Your instructions
Reproduce every entry that follows word for word, but omit the images.

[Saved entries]
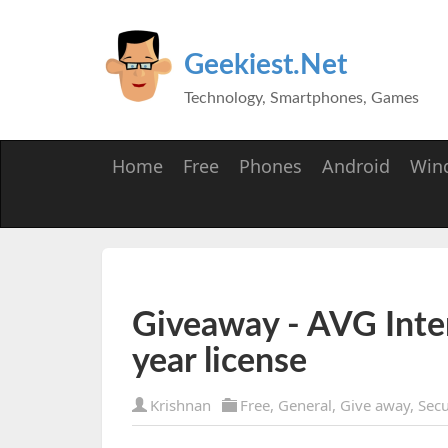
Geekiest.Net
Technology, Smartphones, Games
Home
Free
Phones
Android
Win
Giveaway - AVG Inte
year license
Krishnan
Free
,
General
,
Give away
,
Secu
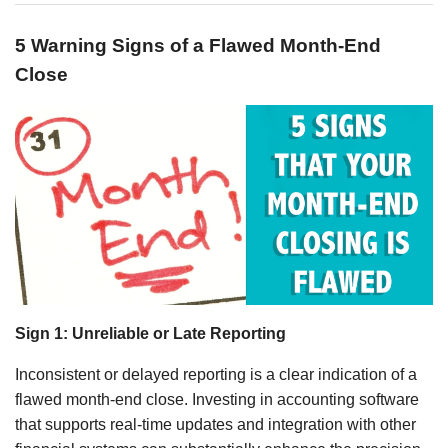
5 Warning Signs of a Flawed Month-End
Close
Sign 1: Unreliable or Late Reporting
Inconsistent or delayed reporting is a clear indication of a
flawed month-end close. Investing in accounting software
that supports real-time updates and integration with other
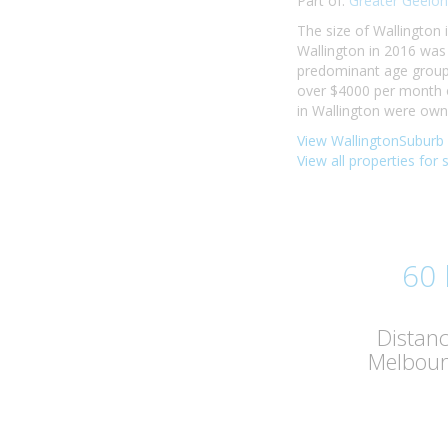
Part of:
Greater Geelon
The size of Wallington 
Wallington in 2016 was
predominant age group i
over $4000 per month o
in Wallington were own
View WallingtonSuburb 
View all properties for 
60
Distan
Melbou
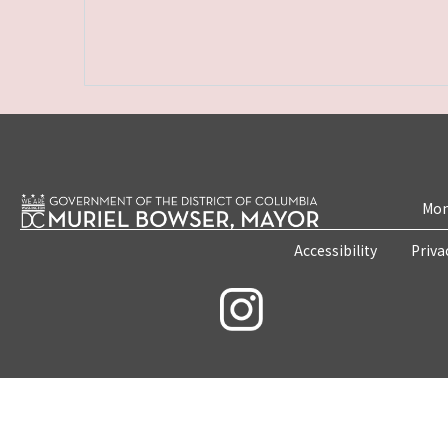
Mon
Accessibility
Priva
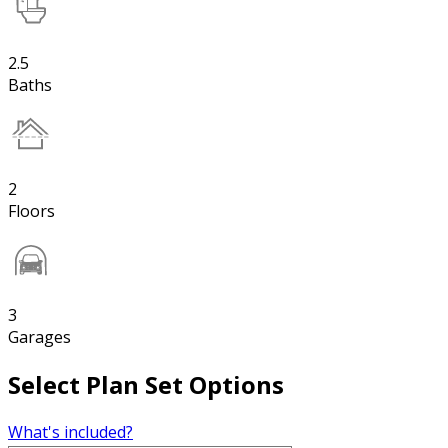
2.5
Baths
2
Floors
3
Garages
Select Plan Set Options
What's included?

The answer
Geekiest.Net
Technology, Smartphones, Games
Home
Free
Phones
Android
Win
Giveaway - AVG Inte
year license
Krishnan
Free
,
General
,
Give away
,
Secu
5 Warning Signs of a Flawed Month-End
Close
Sign 1: Unreliable or Late Reporting
Inconsistent or delayed reporting is a clear indication of a
flawed month-end close. Investing in accounting software
that supports real-time updates and integration with other
Part of:
Greater Geelon
The size of Wallington 
Wallington in 2016 was
predominant age group i
over $4000 per month o
in Wallington were own
View WallingtonSuburb 
View all properties for 
60
Distan
Melbou
Mon
Accessibility
Priva
2.5
Baths
2
Floors
3
Garages
Select Plan Set Options
What's included?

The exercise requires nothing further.